The Islamic Society of North America has actively encouraged Muslims to get vaccinated, as well as to take all other necessary precautions to prevent the spread of COVID-19. At first, some imams questioned whether the vaccines contained pork products, which were prohibited by Islamic law. ISNA explained that no pork products were used and that the injections would not break the Ramadan fast. He did not respond to Fast businessasks for comments on its position on religious exemptions.

Judaism

The Orthodox Union, the Central Conference of American Rabbis, and the Union for Reform Judaism have issued statements that call vaccination primarily “a Jewish obligation.” The Orthodox Union acknowledged that vaccines had been developed “at an unprecedented speed” and noted that Pfizer and Moderna “are using new vaccine technology” via mRNA, but said the Torah commands the Jewish people to protect life, which means that he must “get vaccinated against COVID-19 as soon as a vaccine is available.”

Mormon church

The Church of Jesus Christ of Latter-day Saints has repeatedly encouraged its members to get immunized, even going so far as to update its official policy manual to say so. President Russell Nelson called vaccines a “literal godsend.” And last week, church leaders in California were told not to sign religious exemptions for members seeking to circumvent the Golden State’s new vaccination mandate.

Church of Scientology

While some members have a reputation for being anti-vax, the Church of Scientology itself takes no official position on vaccinations. Despite this, New York Church of Scientology President John Carmichael has proposed that Scientologists are “fairly independent people” who “tend to do a little more research, perhaps, on the effect. various medical procedures ”. Church has been silent on COVID-19 and has yet to respond to Fast business‘s questions.

Religious groups that officially oppose vaccines

Vanderbilt’s research distinguishes three groups that, as a general practice, oppose vaccines: Christian scientists, the Dutch Reformed Church, and a small subset of Protestant denominations that practice faith healing.

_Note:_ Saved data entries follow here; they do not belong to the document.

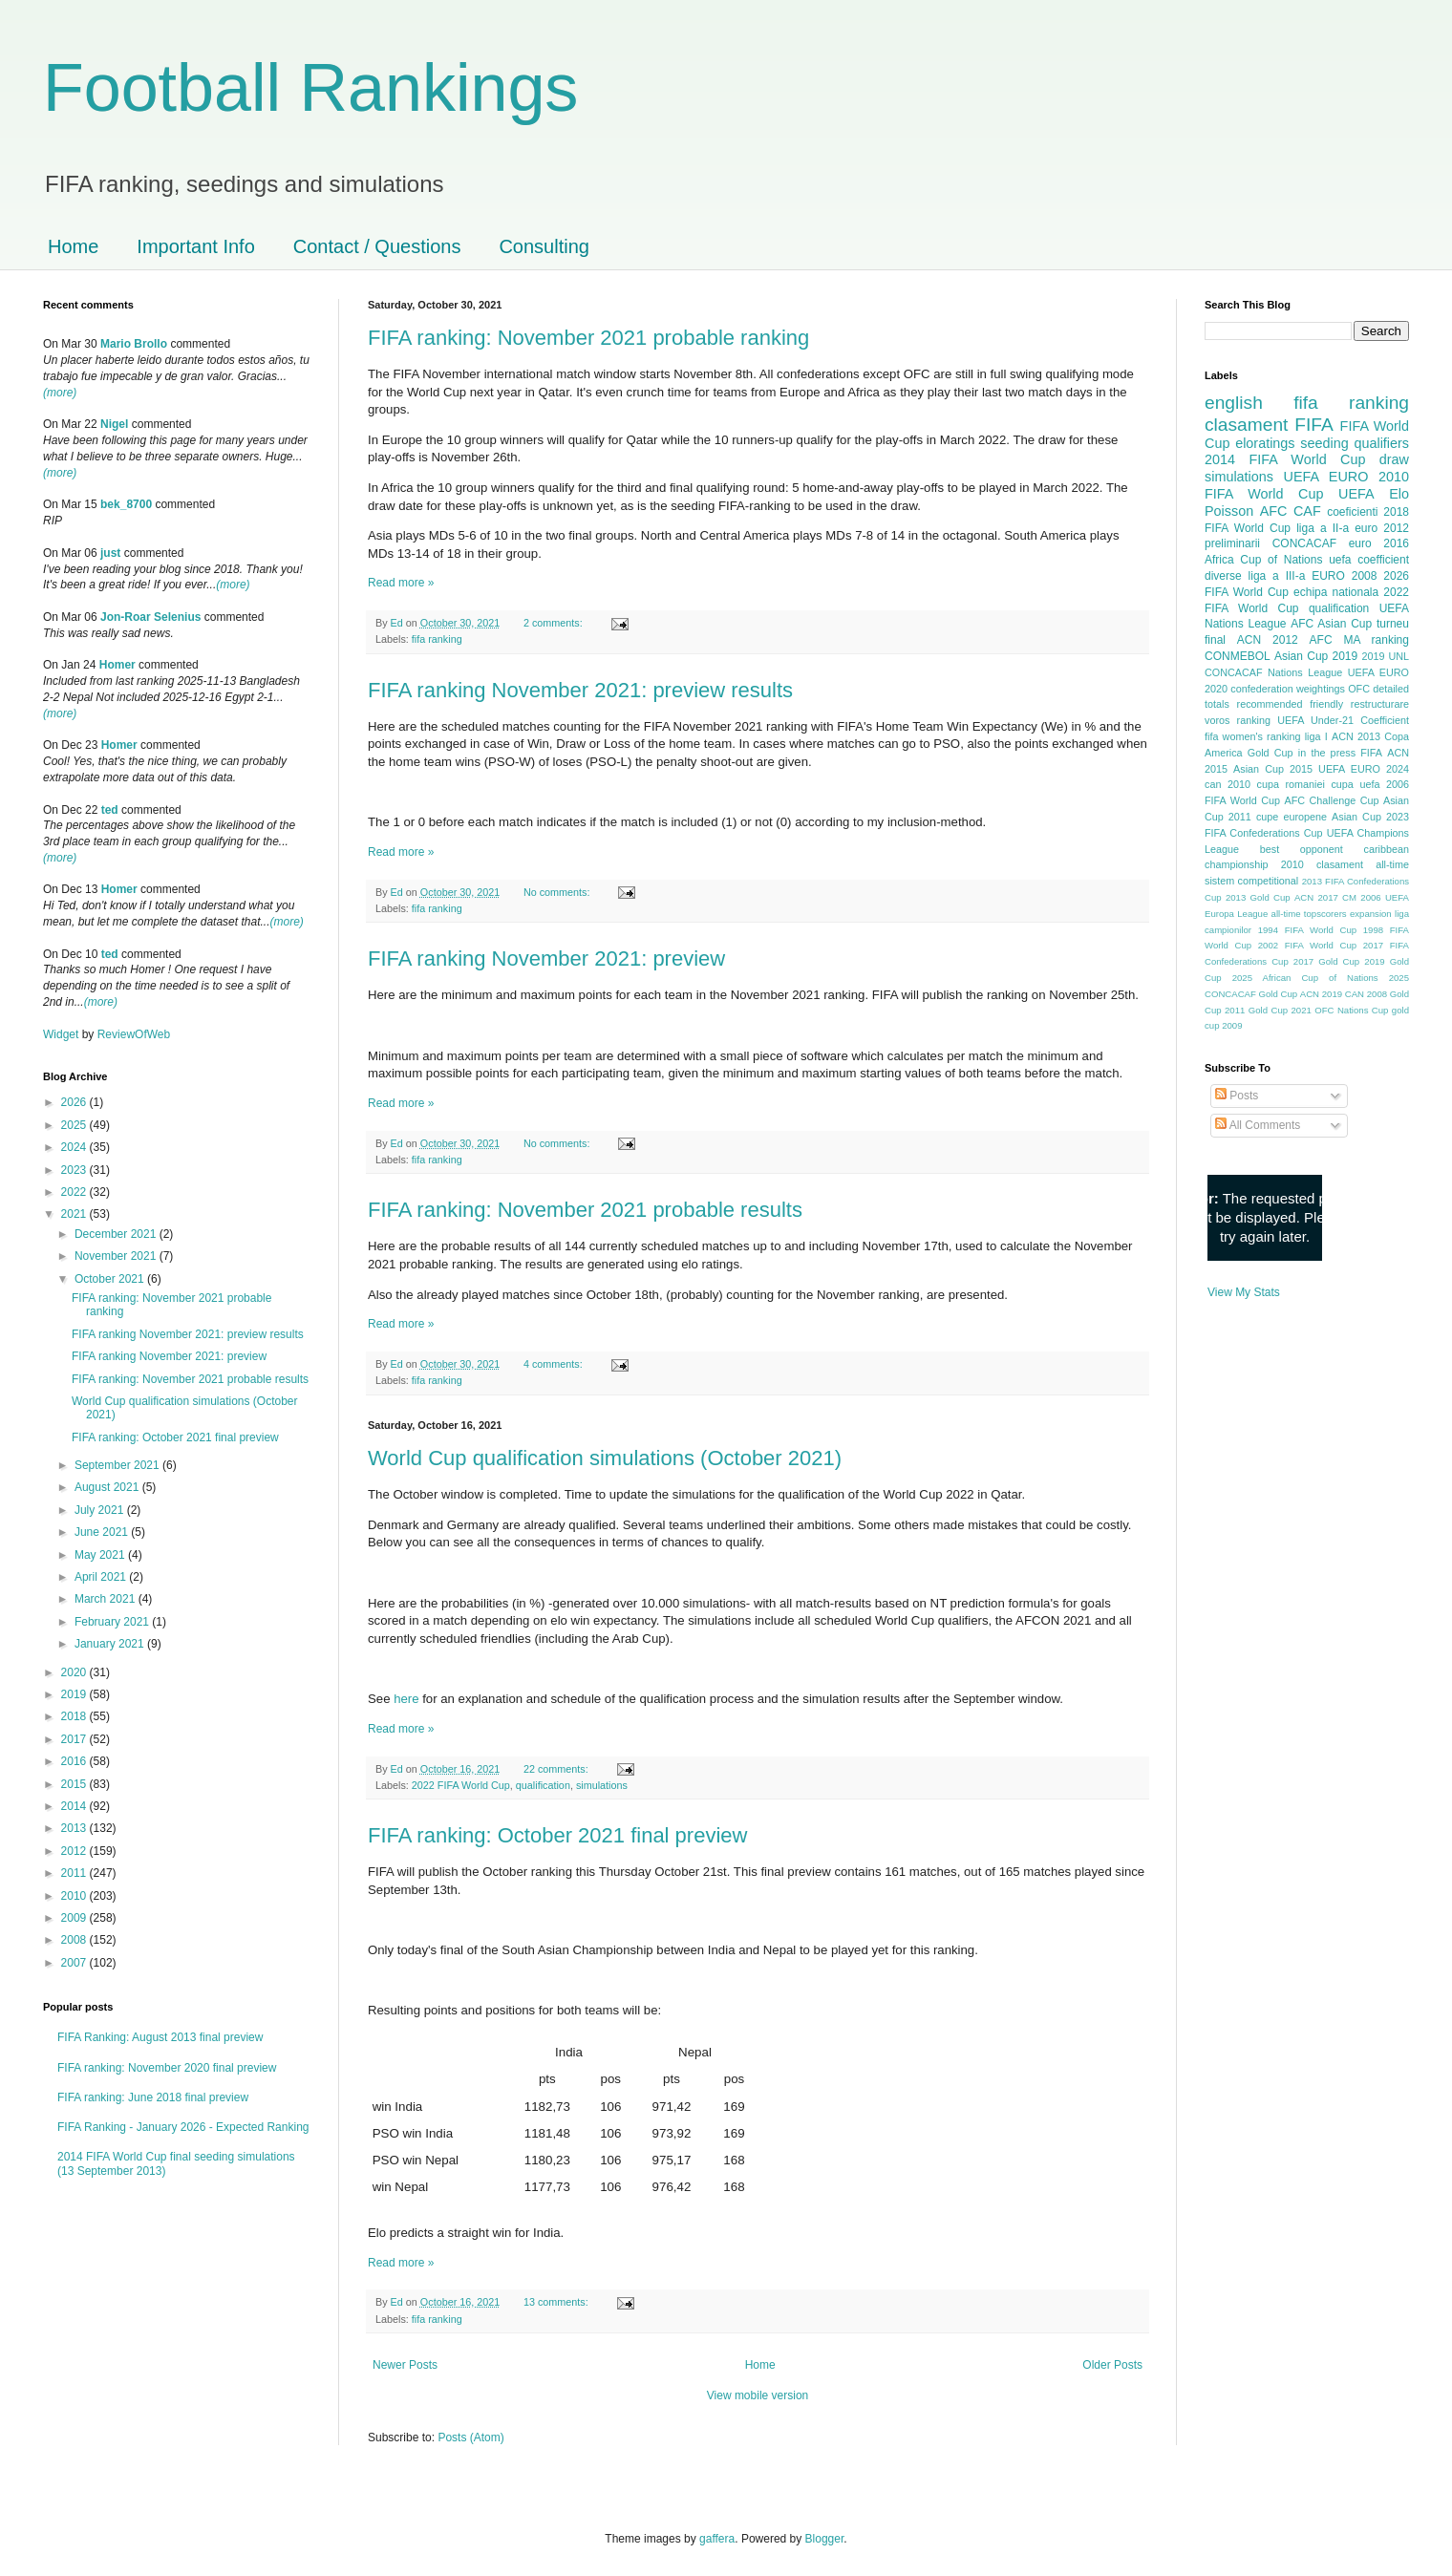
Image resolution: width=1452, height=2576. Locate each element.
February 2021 (113, 1622)
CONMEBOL (1237, 656)
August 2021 (108, 1487)
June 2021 (103, 1532)
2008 (75, 1940)
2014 (75, 1806)
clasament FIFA (1269, 425)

First Church of Christ spokesperson, Scientist, recounts Fast business the church “wanted to let its members know that there is no pressure or judgment as to whether one chooses to vaccinate or not.” He adds that they “remain aware of our responsibility to our neighbors and our community. We actively strive to live up to the golden rule ethic of treating others with respect, care and consideration. And of course, we do. respect the law.

Religious exemptions vary by geography. The greatest irony in the public vaccination effort is that, according to experts, many refusing vaccination probably do not need a letter signed by a member of the clergy; they just need to reside in good condition. Currently, 12 states allow residents to object to vaccines for medical, religious, or philosophical reasons, while six states have removed these exemptions entirely (California, Connecticut, Maine, Mississippi, New York, West Virginia ). Some of those six, like Connecticut, have repealed their religious exemption laws specifically in response to the pandemic. “When you see a clear trend,” said a lawmaker who voted to repeal Connecticut in April, “it’s important to get ahead of the curve.”


[ad_2]

Leave A Reply

Your email address will not be published.